# my florida flagfish spawned



## Auban (Aug 8, 2010)

i had all this kelp lying around that i collected on a beach... i was wanting to see if it would work well with the algae i use, since it would slowly break down and release ammonia for the algae. well, it seems to work pretty well. the algae is growing real fast and dense, the overall ammonia level is unreadable, and the flag fish i tossed in a ten gallon thought the setting appropriate to start a family.

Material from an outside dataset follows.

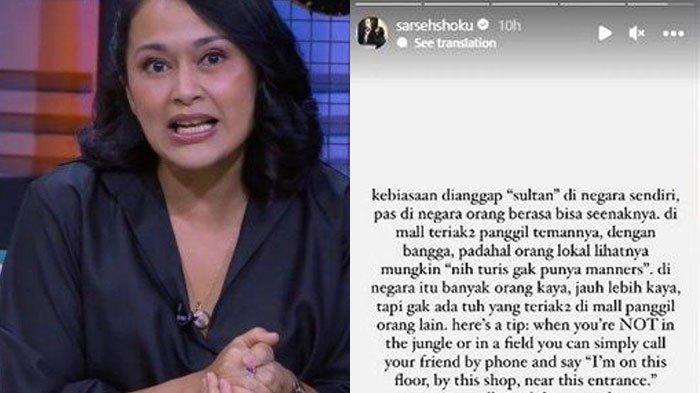 Find the location of `tv studio background`. tv studio background is located at coordinates (326, 53), (45, 76).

this is a pic of the eggs scattered around the algae. the brown stuff is the kelp base.
i didn't add any tannins to the water, its the kelp that has turned the water dark. its pretty cheap, and effective! this tank has an incredibly high flow, so when i looked in and saw the male beating his fins and breathing hard, i figured he was trying to fan eggs(no other reason made sense). 

yep. he was.


----------



## Auban (Aug 8, 2010)

....and i have fry.










dont worry, im not keeping them in that little cup of water. i just collected a few so i could take a pic of them. there are probably three or four times as many in the tank. i havent fed them yet, should be a good test of the algae.


----------



## coralbandit (Jul 29, 2012)

Being that they are notorious algea eaters they should thrive with your set up!Congrats on the spawing.Looking forward to seeing them grow,good looking fish!


----------



## Auban (Aug 8, 2010)

your a GENIUS!!!!!!!

you just gave me an idea... in fact, you may have just made something that i have been trying to do for years possible. THANK YOU!!!!

why didnt i think of it? no idea.

i am going to seal some of the fry in a hermetically sealed system, which will be based on algae and 24/7 light setup. the fact that flagfish can eat just about anything means that they will be a really good fish for the project.


----------